Recognition of Lewis X by Anti-Lex Monoclonal Antibody IG5F6

mAbs directed toward the Lewis X (Le^x) determinant have been shown to display different specificities, depending on the presentation of Le^x to the immune system. Of interest is the murine anti-Le^x mAb IG5F6, generated against the O chain polysaccharide of Helicobacter pylori that contains polymeric Le^x structures. The mAb was found to have a higher affinity for polymeric Le^x over monomeric Le^x In this study, we explore the recognition of monomeric Le^x by IG5F6 using a panel of Le^x analogues in which N-acetyl-d-glucosamine, l-fucose, or d-galactose (D-Gal) are replaced with d-glucose and/or l-rhamnose. Our studies show that all analogues were weaker inhibitors than the Le^x Ag, indicating that all three residues are essential in the recognition of Le^x by mAb IG5F6. We explored the involvement of 4″-OH of d-Gal in the binding with IG5F6 using a panel of 4″-modified Le^x analogues. Although the 4″-OH is only involved in a weak polar interaction, we conclude that the D-Gal residue in Le^x is primarily involved in aromatic stacking interactions with the Ab binding site. We compared these results to our work with mAb SH1. Although stacking interactions between D-Gal and an aromatic residue was also suggested for SH1, an H-bond involving the 4″-OH was identified that is not found in the binding of IG5F6 to Le^x Thus, anti-Le^x mAbs SH1 and IG5F6 bind to Le^x in different manners, even though the hydrophobic patch displayed by the β-galactoside in Le^x is essential in both cases for their binding to Le^x.

Synthesis of 4" manipulated Lewis X trisaccharide analogues

Three analogues of the Le^x trisaccharide antigen (β-D-Galp(1→4)[α-L-Fucp(1→3)]-D-GlcNAcp) in which the galactosyl residue is modified at O-4 as a methyloxy, deoxychloro or deoxyfluoro, were synthesized. We first report the preparation of the modified 4-OMe, 4-Cl and 4-F trichloroacetimidate galactosyl donors and then report their use in the glycosylation of an N-acetylglucosamine glycosyl acceptor.

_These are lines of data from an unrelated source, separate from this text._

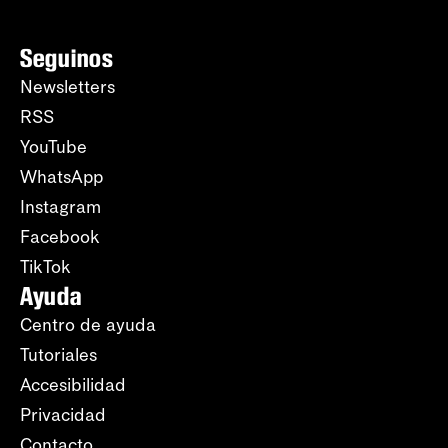
Seguinos
Newsletters
RSS
YouTube
WhatsApp
Instagram
Facebook
TikTok
Ayuda
Centro de ayuda
Tutoriales
Accesibilidad
Privacidad
Contacto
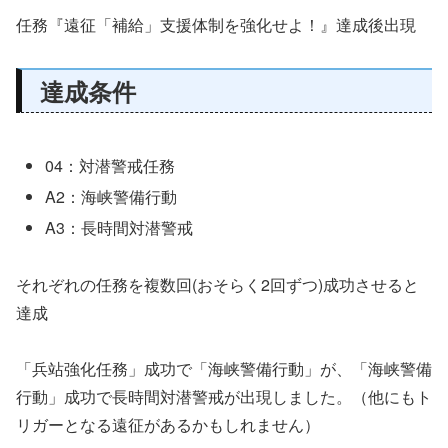
任務『遠征「補給」支援体制を強化せよ！』達成後出現
達成条件
04：対潜警戒任務
A2：海峡警備行動
A3：長時間対潜警戒
それぞれの任務を複数回(おそらく2回ずつ)成功させると
達成
「兵站強化任務」成功で「海峡警備行動」が、「海峡警備
行動」成功で長時間対潜警戒が出現しました。（他にもト
リガーとなる遠征があるかもしれません）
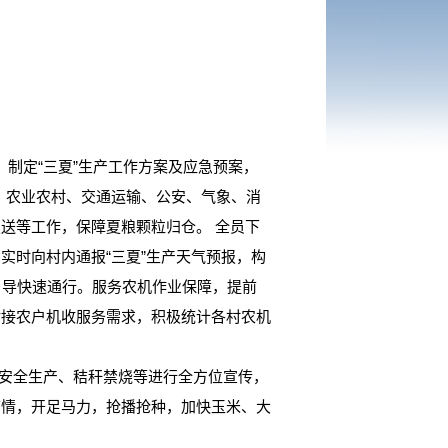
制定“三夏”生产工作方案及应急预案，
障。农业农村、交通运输、公安、气象、消
送等工作，保障夏粮颗粒归仓。 全员下
实时向村内通报“三夏”生产天气预报，构
引导快速通行。服务农机作业保障，提前
对接农户机收服务需求，积极统计各村农机
安全生产、秸秆禁烧等进行全方位宣传，
墒情，开足马力，抢播抢种，加快玉米、大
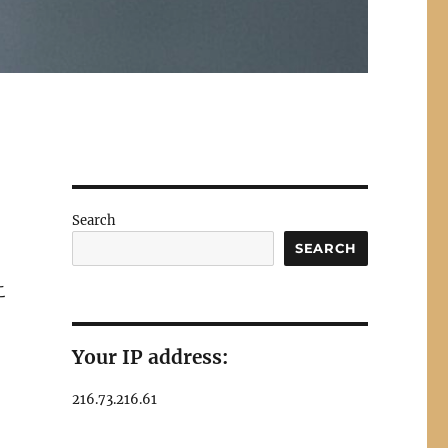
Search
SEARCH
こ
Your IP address:
216.73.216.61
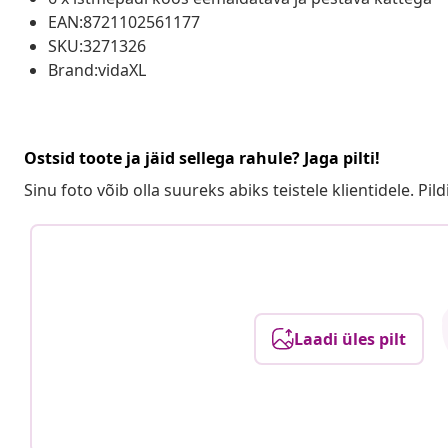
EAN:8721102561177
SKU:3271326
Brand:vidaXL
Ostsid toote ja jäid sellega rahule? Jaga pilti!
Sinu foto võib olla suureks abiks teistele klientidele. Pild
Laadi üles pilt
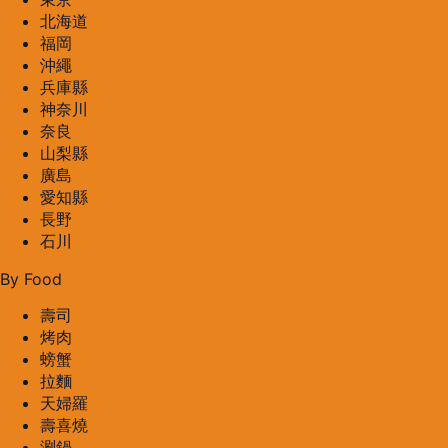
北海道
福岡
沖繩
兵庫縣
神奈川
奈良
山梨縣
廣島
愛知縣
長野
石川
By Food
壽司
烤肉
螃蟹
拉麵
天婦羅
壽喜燒
涮鍋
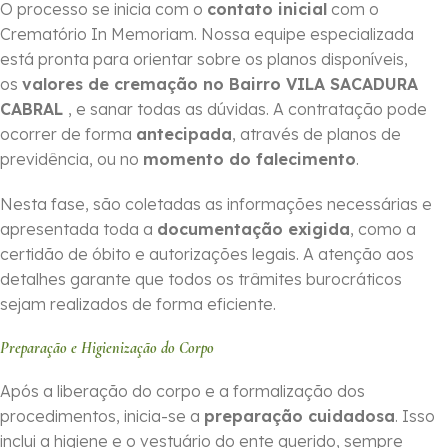
O processo se inicia com o
contato inicial
com o
Crematório In Memoriam. Nossa equipe especializada
está pronta para orientar sobre os planos disponíveis,
os
valores de cremação no Bairro VILA SACADURA
CABRAL
, e sanar todas as dúvidas. A contratação pode
ocorrer de forma
ante­cipada
, através de planos de
previdência, ou no
momento do falecimento
.
Nesta fase, são coletadas as informações necessárias e
apresentada toda a
documentação exigida
, como a
certidão de óbito e autorizações legais. A atenção aos
detalhes garante que todos os trâmites burocráticos
sejam realizados de forma eficiente.
Preparação e Higienização do Corpo
Após a liberação do corpo e a formalização dos
procedimentos, inicia-se a
preparação cuidadosa
. Isso
inclui a higiene e o vestuário do ente querido, sempre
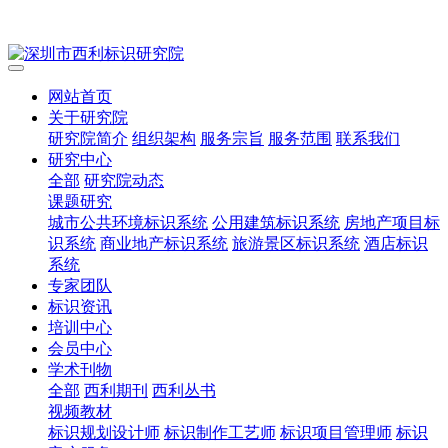
网站首页
关于研究院
研究院简介
组织架构
服务宗旨
服务范围
联系我们
研究中心
全部
研究院动态
课题研究
城市公共环境标识系统
公用建筑标识系统
房地产项目标
识系统
商业地产标识系统
旅游景区标识系统
酒店标识
系统
专家团队
标识资讯
培训中心
会员中心
学术刊物
全部
西利期刊
西利丛书
视频教材
标识规划设计师
标识制作工艺师
标识项目管理师
标识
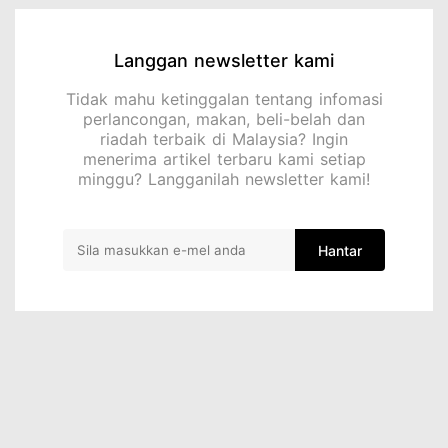
Langgan newsletter kami
Tidak mahu ketinggalan tentang infomasi
perlancongan, makan, beli-belah dan
riadah terbaik di Malaysia? Ingin
menerima artikel terbaru kami setiap
minggu? Langganilah newsletter kami!
Hantar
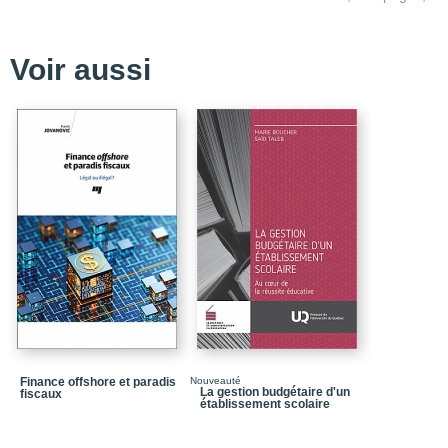
Partie 1_Dynamique his
Chapitre 1_Budgets et 
vraiment eu lieu
Voir aussi
Chapitre 2_Quelques leç
Chapitre 3_La budgéti
Chapitre 4_La moderni
Partie 2_L'élu, l'opinio
budgétaire
Chapitre 5_L'élu : roua
Chapitre 6_L'opinion de
Chapitre 7_Processus 
Partie 3_Facteurs et dé
de l'état
Chapitre 8_Les transfer
donneur et receveur
Finance offshore et paradis
Nouveauté
La gestion budgétaire d'un
fiscaux
établissement scolaire
Chapitre 9_Fiscalité, 
Chapitre 10_La croissa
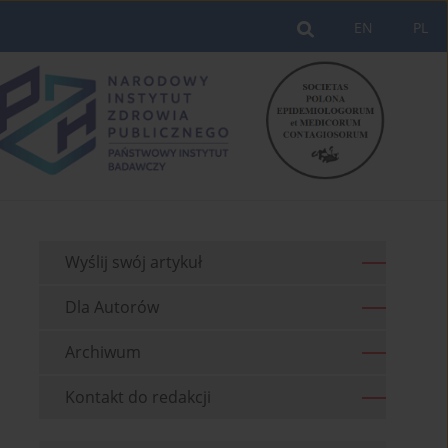
EN
PL
Wyślij swój artykuł
Dla Autorów
Archiwum
Kontakt do redakcji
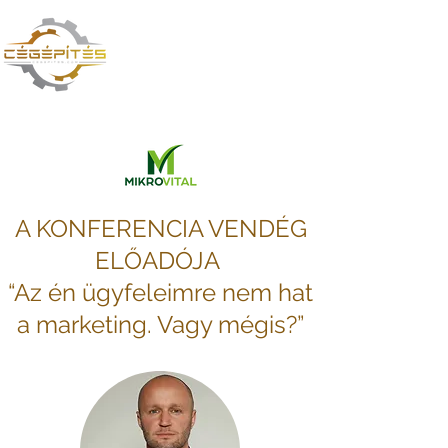
CÉGÉPÍTÉS VAGY
TŰZOLTÁS? TE DÖNTESZ
A KONFERENCIA VENDÉG
ELŐADÓJA
“Az én ügyfeleimre nem hat
a marketing. Vagy mégis?”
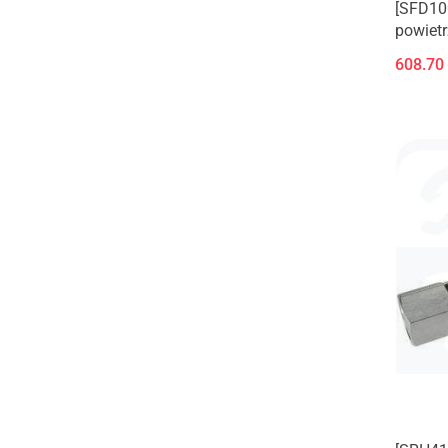
[SFD100
powiet
608.70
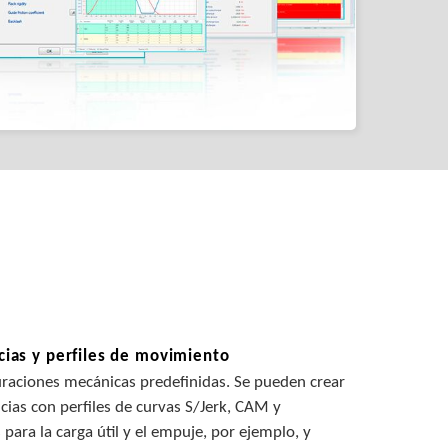
cias y perfiles de movimiento
raciones mecánicas predefinidas. Se pueden crear
cias con perfiles de curvas S/Jerk, CAM y
para la carga útil y el empuje, por ejemplo, y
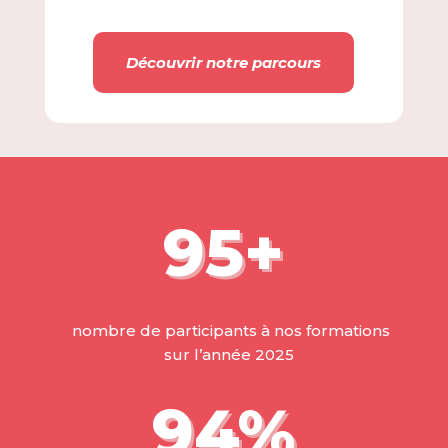
Découvrir notre parcours
95+
nombre de participants à nos formations
sur l’année 2025
94
%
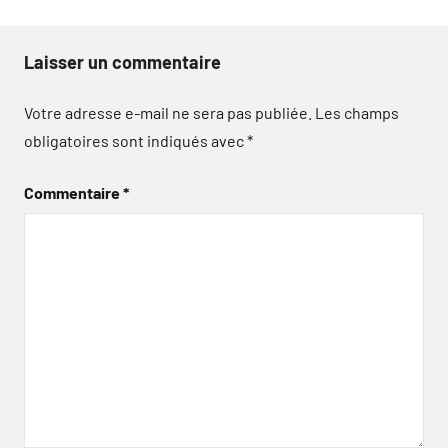
Laisser un commentaire
Votre adresse e-mail ne sera pas publiée.
Les champs
obligatoires sont indiqués avec
*
Commentaire
*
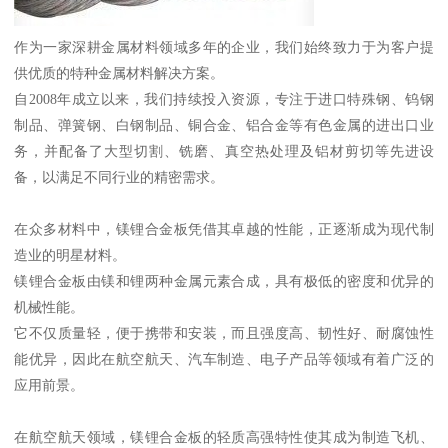
作为一家深耕金属材料领域多年的企业，我们始终致力于为客户提
供优质的特种金属材料解决方案。
自2008年成立以来，我们持续投入资源，专注于进口特殊钢、钨钢
制品、弹簧钢、白钢制品、铜合金、铝合金等有色金属的进出口业
务，并配备了大型切割、铣磨、真空热处理及铝材剪切等先进设
备，以满足不同行业的精密需求。
在众多材料中，镁锂合金板凭借其卓越的性能，正逐渐成为现代制
造业的明星材料。
镁锂合金板由镁和锂两种金属元素合成，具有极低的密度和优异的
机械性能。
它不仅质量轻，便于携带和安装，而且强度高、韧性好、耐腐蚀性
能优异，因此在航空航天、汽车制造、电子产品等领域有着广泛的
应用前景。
在航空航天领域，镁锂合金板的轻质高强特性使其成为制造飞机、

Thus, we observed that the reactivity of these donors towards the BF₃·OEt₂-promoted glycosylation at O-4 of the N-acetylglucosamine glycosyl acceptors followed the ranking 4-F > 4-OAc ≈ 4-OMe > 4-Cl. The resulting disaccharides were deprotected at O-3 of the glucosamine residue and fucosylated, giving access to the desired protected Le^x analogues. One-step global deprotection (Na/NH₃) of the protected 4”-methoxy analogue, and two-step deprotections (removal of a p-methoxybenzyl with DDQ, then Zemplén deacylation) of the 4”-deoxychloro and 4”-deoxyfluoro protected Le^x analogues gave the desired compounds in good yields.